Parmi ces différents processus pouvant être à l’origine des bénéfices liés à l’expression du vécu émotionnel, nous pouvons remarquer une différence fondamentale entre le premier et les trois suivants. En effet, les bénéfices de l’expression dans les processus cognitifs, sociaux et régulateurs sont tous les trois obtenus par la mise en route d’un élément supplémentaire alors que ce n’est pas le cas pour le processus désinhibiteur qui, lui, repose uniquement sur lui-même, c’est-à-dire sur le fait que la non-expression pourrait être délétère.
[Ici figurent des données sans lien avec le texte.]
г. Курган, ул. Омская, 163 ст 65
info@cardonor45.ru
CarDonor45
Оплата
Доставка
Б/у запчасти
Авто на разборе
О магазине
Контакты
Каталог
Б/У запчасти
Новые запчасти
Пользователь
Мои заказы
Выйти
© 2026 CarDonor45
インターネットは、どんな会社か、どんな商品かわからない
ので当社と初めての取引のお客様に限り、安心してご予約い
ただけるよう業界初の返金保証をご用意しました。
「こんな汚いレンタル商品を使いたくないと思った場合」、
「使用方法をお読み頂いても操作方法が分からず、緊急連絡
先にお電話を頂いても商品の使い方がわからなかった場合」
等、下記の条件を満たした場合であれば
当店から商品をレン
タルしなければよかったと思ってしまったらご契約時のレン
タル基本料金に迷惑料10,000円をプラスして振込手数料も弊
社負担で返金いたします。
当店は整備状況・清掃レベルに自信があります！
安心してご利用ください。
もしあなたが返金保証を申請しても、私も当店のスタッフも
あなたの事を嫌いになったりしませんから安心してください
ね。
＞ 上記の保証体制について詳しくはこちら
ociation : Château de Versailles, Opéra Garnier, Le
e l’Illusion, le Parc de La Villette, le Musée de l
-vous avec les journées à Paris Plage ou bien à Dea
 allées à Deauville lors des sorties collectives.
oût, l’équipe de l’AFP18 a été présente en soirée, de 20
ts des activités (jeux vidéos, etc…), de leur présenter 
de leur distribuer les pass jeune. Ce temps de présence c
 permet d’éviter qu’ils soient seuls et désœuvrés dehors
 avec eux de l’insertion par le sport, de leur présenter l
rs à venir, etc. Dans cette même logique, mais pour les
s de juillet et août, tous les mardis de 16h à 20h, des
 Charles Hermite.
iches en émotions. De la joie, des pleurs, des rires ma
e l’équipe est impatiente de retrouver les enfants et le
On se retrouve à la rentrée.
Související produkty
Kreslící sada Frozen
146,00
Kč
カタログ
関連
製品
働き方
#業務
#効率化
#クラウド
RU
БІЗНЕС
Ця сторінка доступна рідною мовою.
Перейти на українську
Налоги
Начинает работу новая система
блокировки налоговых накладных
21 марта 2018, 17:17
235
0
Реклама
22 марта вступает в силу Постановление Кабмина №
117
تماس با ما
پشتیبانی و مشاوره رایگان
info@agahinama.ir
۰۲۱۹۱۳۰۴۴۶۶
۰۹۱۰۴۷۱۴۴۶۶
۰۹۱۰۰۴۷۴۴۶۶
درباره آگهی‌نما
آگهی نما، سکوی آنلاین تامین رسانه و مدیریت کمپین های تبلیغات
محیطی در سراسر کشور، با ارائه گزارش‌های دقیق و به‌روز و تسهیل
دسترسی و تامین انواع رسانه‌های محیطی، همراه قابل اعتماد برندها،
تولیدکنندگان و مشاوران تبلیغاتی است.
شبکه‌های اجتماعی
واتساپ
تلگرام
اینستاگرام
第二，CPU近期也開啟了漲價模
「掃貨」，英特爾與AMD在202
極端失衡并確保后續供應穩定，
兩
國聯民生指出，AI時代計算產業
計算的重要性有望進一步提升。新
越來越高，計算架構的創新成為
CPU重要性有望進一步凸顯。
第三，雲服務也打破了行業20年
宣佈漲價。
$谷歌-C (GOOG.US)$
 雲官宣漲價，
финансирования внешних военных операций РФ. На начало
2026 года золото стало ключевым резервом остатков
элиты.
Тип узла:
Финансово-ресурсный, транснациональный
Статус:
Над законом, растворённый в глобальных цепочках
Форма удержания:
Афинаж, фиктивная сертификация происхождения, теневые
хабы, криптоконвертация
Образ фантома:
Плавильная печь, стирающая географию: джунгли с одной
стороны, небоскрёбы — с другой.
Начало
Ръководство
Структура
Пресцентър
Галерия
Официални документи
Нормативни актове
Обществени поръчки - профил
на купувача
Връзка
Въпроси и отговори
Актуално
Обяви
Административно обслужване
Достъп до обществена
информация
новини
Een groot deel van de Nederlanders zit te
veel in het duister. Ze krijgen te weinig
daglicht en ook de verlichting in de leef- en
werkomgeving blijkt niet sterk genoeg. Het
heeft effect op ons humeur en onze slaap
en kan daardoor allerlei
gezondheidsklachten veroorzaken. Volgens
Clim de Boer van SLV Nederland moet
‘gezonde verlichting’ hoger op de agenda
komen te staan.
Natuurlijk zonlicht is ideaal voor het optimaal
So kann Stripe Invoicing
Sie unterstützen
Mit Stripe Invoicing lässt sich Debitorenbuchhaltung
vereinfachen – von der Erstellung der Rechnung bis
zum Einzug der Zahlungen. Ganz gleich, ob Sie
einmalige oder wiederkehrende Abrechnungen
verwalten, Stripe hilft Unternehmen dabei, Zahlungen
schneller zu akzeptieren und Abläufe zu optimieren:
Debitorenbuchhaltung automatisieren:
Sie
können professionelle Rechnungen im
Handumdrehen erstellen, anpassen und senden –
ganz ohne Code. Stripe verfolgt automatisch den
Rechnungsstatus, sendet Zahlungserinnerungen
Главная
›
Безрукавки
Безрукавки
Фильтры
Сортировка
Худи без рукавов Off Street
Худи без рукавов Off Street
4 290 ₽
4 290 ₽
Autrement dit, pour les trois derniers mécanismes, c’est la compréhension, la structuration, et l’apport de l’interlocuteur qui permet d’occasionner des bénéfices, tandis que le premier mécanisme met en évidence un type de personnalité dit « répresseur », c’est-à-dire des individus qui, face à une expérience émotionnelle négative, mettent en place des systèmes de défense comportementaux tels que l’évitement, le déni ou la répression (Byrne, 1961) et qui pourraient, effectivement, ressentir une forme de soulagement par la levée de ces deniers. C’est dans cette perspective que Pennebaker (1985) souligne que c’est surtout le fait de ne pas exprimer son vécu émotionnel négatif lorsqu’on en éprouve le besoin qui pourrait être à l’origine de problèmes de santé. En somme, la majorité des mécanismes présentés ci-dessus font état d’un éclairage similaire : l’expression du vécu émotionnel serait à l’origine de la mise en route d’éléments particuliers. Ainsi, dans la section suivante, nous verrons que ce sont justement l’assemblage de tous ces mécanismes et l’actionnement des éléments qu’ils permettent qui peuvent occasionner, de manière subjective, des bénéfices pour l’individu. En ce sens, comme nous le verrons ci-dessous, pour que l’expression puisse avoir des effets positifs, il est nécessaire que celle-ci soit élaborée d’une certaine façon : ce point est fondamental car il ne s’agit pas uniquement d’imaginer un artefact qui puisse faciliter l’expression du vécu émotionnel, mais plutôt de penser celui-ci de sorte qu’il accompagne l’enfant à travers le processus nécessairement imputé à ces potentiels bénéfices.